ADSM-L

Re: strange reclaimation behavor

2005-01-04 15:38:20
Subject: Re: strange reclaimation behavor
From: Steve Roder <spr AT REXX.ACSU.BUFFALO DOT EDU>
To: ADSM-L AT VM.MARIST DOT EDU
Date: Tue, 4 Jan 2005 15:38:02 -0500
>
> I will attempt to clarify these issues here in regards to reclamation
> and migration.  My explanation is based on several years of experience,
> course material that I have taught, and conversation with other ITSM
> experts.  Another words I have not seen the actual code and without that
> no one can say for sure what it is doing.
>
> Migration:
>
>     * Migration process(es) start with the himig threshold is passed.
>       The number of processes started is controlled by maxproc value.

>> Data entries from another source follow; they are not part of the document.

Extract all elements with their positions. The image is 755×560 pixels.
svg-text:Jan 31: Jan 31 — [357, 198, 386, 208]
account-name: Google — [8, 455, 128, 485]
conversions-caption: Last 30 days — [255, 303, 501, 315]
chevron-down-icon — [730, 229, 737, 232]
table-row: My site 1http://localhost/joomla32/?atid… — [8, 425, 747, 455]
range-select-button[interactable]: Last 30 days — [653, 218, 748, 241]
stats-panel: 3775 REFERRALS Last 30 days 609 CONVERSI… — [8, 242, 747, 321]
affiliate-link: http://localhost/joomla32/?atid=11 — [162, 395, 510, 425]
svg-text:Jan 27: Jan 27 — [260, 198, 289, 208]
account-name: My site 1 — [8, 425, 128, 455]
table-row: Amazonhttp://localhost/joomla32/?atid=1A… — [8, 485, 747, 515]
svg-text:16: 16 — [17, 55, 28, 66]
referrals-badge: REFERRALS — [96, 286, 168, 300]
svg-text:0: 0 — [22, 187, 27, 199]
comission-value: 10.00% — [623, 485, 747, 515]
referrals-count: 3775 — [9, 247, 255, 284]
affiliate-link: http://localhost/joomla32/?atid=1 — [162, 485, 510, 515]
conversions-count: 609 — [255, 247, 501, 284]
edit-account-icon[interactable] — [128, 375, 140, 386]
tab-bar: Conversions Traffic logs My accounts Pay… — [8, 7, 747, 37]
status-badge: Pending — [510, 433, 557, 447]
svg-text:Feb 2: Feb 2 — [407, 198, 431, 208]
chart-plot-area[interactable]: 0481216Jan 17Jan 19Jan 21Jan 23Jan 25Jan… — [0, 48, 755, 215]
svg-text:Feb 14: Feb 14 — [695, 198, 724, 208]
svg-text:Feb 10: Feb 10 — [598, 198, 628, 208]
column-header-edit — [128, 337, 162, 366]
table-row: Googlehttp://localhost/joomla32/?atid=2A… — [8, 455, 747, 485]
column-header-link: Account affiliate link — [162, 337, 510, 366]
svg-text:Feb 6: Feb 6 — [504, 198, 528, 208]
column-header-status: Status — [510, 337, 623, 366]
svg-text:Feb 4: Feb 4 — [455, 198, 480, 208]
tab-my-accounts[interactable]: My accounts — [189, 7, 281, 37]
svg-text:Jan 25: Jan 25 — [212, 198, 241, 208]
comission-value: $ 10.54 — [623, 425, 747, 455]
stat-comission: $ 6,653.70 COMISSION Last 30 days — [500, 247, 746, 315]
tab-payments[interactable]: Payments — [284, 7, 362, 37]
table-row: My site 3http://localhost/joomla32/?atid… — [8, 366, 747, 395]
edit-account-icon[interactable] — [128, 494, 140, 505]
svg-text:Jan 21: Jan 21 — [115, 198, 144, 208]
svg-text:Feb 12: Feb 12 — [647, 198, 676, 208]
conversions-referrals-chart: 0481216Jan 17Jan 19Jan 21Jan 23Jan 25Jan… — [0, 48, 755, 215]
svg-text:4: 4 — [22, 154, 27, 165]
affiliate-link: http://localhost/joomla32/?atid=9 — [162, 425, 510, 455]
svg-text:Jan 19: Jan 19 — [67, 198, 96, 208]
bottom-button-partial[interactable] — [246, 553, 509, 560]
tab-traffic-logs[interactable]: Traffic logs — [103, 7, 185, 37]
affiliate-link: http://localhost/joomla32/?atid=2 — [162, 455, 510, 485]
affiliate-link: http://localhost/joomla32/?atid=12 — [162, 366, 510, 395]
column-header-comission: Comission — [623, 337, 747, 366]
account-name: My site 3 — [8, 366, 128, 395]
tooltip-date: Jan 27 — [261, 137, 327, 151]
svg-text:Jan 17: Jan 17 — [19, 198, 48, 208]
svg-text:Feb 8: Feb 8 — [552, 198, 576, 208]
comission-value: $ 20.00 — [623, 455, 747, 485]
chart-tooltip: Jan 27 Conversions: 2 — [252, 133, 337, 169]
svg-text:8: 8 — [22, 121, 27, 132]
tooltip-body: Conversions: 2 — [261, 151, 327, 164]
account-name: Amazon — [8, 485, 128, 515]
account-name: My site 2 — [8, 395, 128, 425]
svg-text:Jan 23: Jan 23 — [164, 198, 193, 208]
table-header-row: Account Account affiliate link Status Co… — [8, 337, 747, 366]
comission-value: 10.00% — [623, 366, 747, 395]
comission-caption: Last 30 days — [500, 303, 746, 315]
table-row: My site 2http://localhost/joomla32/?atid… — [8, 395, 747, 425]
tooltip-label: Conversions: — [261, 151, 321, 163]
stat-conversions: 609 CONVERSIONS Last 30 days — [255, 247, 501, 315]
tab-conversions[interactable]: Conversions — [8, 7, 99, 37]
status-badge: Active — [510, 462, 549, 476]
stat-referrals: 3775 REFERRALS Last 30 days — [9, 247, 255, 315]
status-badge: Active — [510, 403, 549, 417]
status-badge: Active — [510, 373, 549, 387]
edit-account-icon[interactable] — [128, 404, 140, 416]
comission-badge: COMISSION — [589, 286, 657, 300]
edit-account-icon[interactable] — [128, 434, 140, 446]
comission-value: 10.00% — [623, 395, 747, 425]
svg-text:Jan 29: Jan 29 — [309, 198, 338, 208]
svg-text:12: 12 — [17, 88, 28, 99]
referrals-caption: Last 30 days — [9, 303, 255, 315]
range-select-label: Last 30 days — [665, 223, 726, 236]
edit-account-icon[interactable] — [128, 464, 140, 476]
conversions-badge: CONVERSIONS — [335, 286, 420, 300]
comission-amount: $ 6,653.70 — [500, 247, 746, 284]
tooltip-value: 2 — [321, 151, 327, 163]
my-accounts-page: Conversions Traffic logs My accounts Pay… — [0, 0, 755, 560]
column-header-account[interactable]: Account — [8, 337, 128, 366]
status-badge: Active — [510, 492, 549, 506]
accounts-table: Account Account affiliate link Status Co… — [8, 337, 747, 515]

The setting is migpr for migration.  maxproc is an option on the backup
stg command for how many processes to run.

>     * ITSM will evaluate which node has the most data in the storage
>       pool at that time.
>     * It then begins to move all of that nodes data on a per file space
>       basis, i.e. each file space will get its own process.

I don't think this is necessarily correct.  Each filespace does not get
it's own (server) process, unless that is how it works for colloction by
filespace.  With Collocate set to yes, this certainly cannot work that
way, as it would be contrary to the collocation setting on the storage
pool.  Each node would be dedicated to a server process.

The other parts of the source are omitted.